> PROMPT:
A single number is the answer here: how many lines below include "give"?

> ENTRIES SHOWN:
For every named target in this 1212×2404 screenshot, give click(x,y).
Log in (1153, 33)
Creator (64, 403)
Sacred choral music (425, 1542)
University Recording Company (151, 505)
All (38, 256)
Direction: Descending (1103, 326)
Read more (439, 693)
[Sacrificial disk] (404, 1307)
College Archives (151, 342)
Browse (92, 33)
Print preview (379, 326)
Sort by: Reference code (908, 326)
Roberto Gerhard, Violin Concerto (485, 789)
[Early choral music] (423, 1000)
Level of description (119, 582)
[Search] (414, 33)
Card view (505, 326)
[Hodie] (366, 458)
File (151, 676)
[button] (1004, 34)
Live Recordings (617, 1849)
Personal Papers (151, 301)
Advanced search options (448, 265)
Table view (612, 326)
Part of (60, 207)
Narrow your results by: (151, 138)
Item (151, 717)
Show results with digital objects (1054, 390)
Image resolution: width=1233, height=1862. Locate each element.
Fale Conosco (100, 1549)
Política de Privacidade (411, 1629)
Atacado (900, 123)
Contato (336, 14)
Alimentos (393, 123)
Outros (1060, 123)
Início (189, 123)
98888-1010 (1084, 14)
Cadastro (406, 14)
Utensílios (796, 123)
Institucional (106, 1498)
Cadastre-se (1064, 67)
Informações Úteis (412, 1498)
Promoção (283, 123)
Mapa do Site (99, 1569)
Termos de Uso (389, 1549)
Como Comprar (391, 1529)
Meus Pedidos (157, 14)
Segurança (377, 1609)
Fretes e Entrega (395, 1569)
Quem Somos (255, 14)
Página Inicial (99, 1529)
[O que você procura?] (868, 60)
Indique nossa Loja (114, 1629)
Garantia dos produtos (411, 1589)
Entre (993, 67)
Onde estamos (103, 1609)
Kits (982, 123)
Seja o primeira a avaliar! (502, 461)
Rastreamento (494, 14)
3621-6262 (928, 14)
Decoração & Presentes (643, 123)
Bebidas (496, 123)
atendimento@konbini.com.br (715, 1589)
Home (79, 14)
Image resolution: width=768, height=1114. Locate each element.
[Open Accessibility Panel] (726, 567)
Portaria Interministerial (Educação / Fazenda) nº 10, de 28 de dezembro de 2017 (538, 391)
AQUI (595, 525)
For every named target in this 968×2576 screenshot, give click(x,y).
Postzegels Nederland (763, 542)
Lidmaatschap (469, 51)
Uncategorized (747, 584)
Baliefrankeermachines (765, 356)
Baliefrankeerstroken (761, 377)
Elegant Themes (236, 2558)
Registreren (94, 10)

> OUTPUT BELOW:
2